Kommentar von wurzlsepp668 ,

woher weißt Du, dass evtl. die Fünftelregelung auf Dich zutrift?

Kommentar von talotta ,

ich habe es so verstanden:

...Betriebsaufgaben sind steuerlich begünstigt. Da gibt es 2 Möglichkeiten. Aber da ich noch keine 55 bin fällt Möglichkeit 1 weg und deshalb würde die fünftel Regelung greifen.

Antwort
von Traveller24, 127

Der Kauf des Unternehmens ist keine steuerlicher Aufwand für die GmbH, sondern eine Investition. Sie könnet nur später die Abschreibungen ansetzen, genau wie das Einzelunternehmen auch. Du kannst hier somit keine Steuern sparen.

Kommentar von talotta ,

...nicht für die GmbH aber für mich in der EST durch Betriebsaufgabe. Eine betriebsaufgabe ist steuerlich begünstigt und für die GmbH ist es eine Investition und mindert den Gewinn....  

Kommentar von Traveller24 ,

Investitionen mindern nicht den Gewinn. Den Gewinn mindern die folgenden Abschreibungen, aber die hättest Du als Einzelunternehmer auch.

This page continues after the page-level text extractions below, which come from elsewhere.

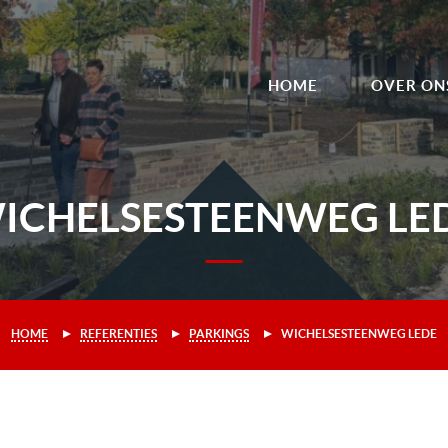
HOME
OVER ON
ICHELSESTEENWEG LE
HOME
REFERENTIES
PARKINGS
WICHELSESTEENWEG LEDE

Ich denke nicht, dass Du hier wirkliche Steuerersparniss erreichen kannst, denn wenn du tatsächlcih einen Veräusserungsgewinn hättest, den Du nach 5tel-Regelung versteuern könnest, dann würde das bedeuten, dass die GmbH ganz erheblichen Firmenwert aktivieren müsstest, der dann über 15 Jahre abzuschreiben ist. Also müsstest Du in einem Jahr die Steuern zahlen, die sich die GmbH über 15 Jahre zurückholt und das ganze dann trotz 5tel-Regelung zu einem geringeren Steuersatz.

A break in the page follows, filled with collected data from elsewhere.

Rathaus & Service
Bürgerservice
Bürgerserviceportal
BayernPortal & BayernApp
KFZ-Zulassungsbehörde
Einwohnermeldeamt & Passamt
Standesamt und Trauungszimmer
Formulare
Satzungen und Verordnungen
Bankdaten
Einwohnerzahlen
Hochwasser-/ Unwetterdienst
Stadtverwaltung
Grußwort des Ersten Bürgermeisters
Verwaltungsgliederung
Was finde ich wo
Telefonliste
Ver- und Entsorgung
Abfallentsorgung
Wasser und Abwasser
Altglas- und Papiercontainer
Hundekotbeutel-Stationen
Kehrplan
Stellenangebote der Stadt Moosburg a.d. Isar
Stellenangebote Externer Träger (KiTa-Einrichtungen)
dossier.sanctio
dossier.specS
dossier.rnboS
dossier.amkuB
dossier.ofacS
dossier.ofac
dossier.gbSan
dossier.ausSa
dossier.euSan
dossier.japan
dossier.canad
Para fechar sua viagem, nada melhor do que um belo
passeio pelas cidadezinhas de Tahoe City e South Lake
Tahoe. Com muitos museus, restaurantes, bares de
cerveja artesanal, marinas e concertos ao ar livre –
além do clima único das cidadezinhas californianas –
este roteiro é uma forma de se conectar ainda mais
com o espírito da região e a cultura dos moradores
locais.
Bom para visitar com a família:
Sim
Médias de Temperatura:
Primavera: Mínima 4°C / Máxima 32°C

Das wäre dann steuerlich ein Minusgeschäft für Dich.

Meines erachtens hast Du hier drei Möglichkeiten:

(1) Du verkaufst zum Buchwert an die GmbH, machst also keinen Veräusserungsgewinn = Keine steuerlichen Auswirkungen im grossen und ganzen

(2) Du verkaufst zu mehr als dem Buchwert und machst einen Veräusserunsggewinn = wie oben beschrieben wohl eher ein steuerliches Minusgeschäft.

(3) Du verkaufst unter Buchwert und erzegst so künstlich einen Veräusserungsverlust = Du sparst erstmal steuern = Das Finanzamt tritt Dir mit Anlauf in den Hintern wegen missbräuchlicher Steuergestaltung.